According to recent study conducted by the student loan company Sallie Mae, 82% of college and university students report at least one credit card debt problem every month.

To address this, the government has implemented major changes. The changes were timely, since the research by Sallie Mae also reveals that 84% of all undergraduates already own at least one credit card and to reiterate, 82% of the 84% of undergraduates with credit cards fail to pay debts on the due date.

Today there are stricter guidelines for young adults who want to get credit cards for themselves.
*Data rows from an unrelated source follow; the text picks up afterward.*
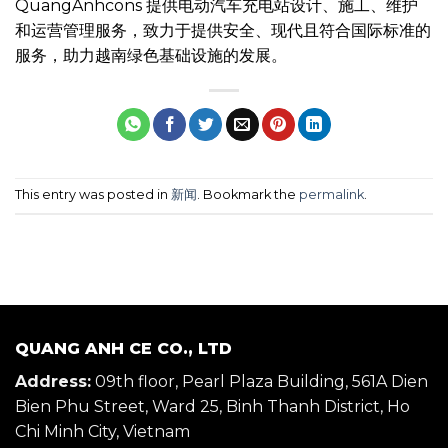
QuangAnhcons 提供电动汽车充电站设计、施工、维护
和运营管理服务，致力于提供安全、现代且符合国际标准的
服务，助力越南绿色基础设施的发展。
This entry was posted in
新闻
. Bookmark the
permalink
.
QUANG ANH CE CO., LTD
Address:
09th floor, Pearl Plaza Building, 561A Dien
Bien Phu Street, Ward 25, Binh Thanh District, Ho
Chi Minh City, Vietnam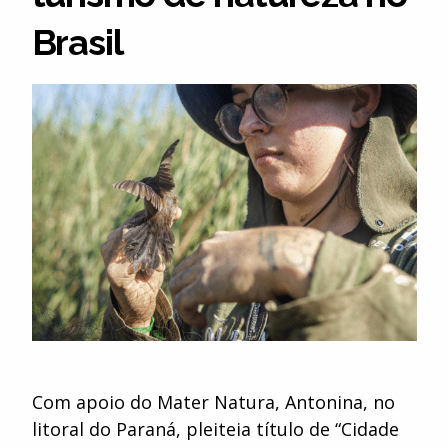
Brasil
Com apoio do Mater Natura, Antonina, no
litoral do Paraná, pleiteia título de “Cidade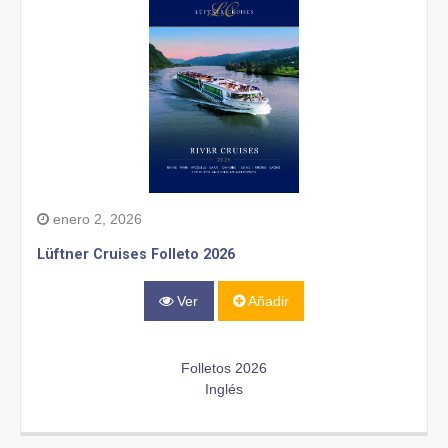
enero 2, 2026
Lüftner Cruises Folleto 2026
Ver
Añadir
Folletos 2026
Inglés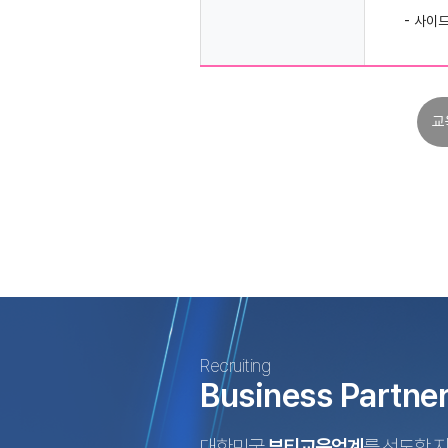
- 사이
교
Recruiting
Business Partne
대한민국
뷰티교육업계
를 선도할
This is for them to seriously reconsider the necessity for acquiring a card and realistically assess if they can responsibly manage their accounts once opened.

The major changes include the requirement of at least two adult co-signers to endorse a credit card application for an individual aged 21 and below.

The mandate for colleges, universities, alumni associations, and other organizations to declare existing and future agreements with credit card companies is another change introduced.

This will help shield the financially unstable, vulnerable market of the young adults from false marketing and deceptive claims of credit card companies. The card issuers are able to access alumni and student contact numbers by paying associations, organizations, etc

Marketing inside the campus with the usual perks like food, alcohol, and sponsoring night parties care of the credit card companies will also be prohibited.

Also, students who have joint accounts with their parents will be required to ask for their parents consent (guardians included) whenever they ask their banks for credit limit increase, Dragon says.

These changes, though they do not assure any major shift towards financially responsible management of the young adults, will at least help mitigate the growing problem of debts encountered by people early on their lives.Changes, at the onset, shield incoming young adult credit cardholders.

Students who are already well aware of their debt problems must still make a conscious effort with consistent monthly payments. This will help the student regain opportunities to qualify for mortgages, car loans, and other important financial prospects in the future.

With these major changes being implemented, people are hopeful that it will show positive results in credit card management by the youth.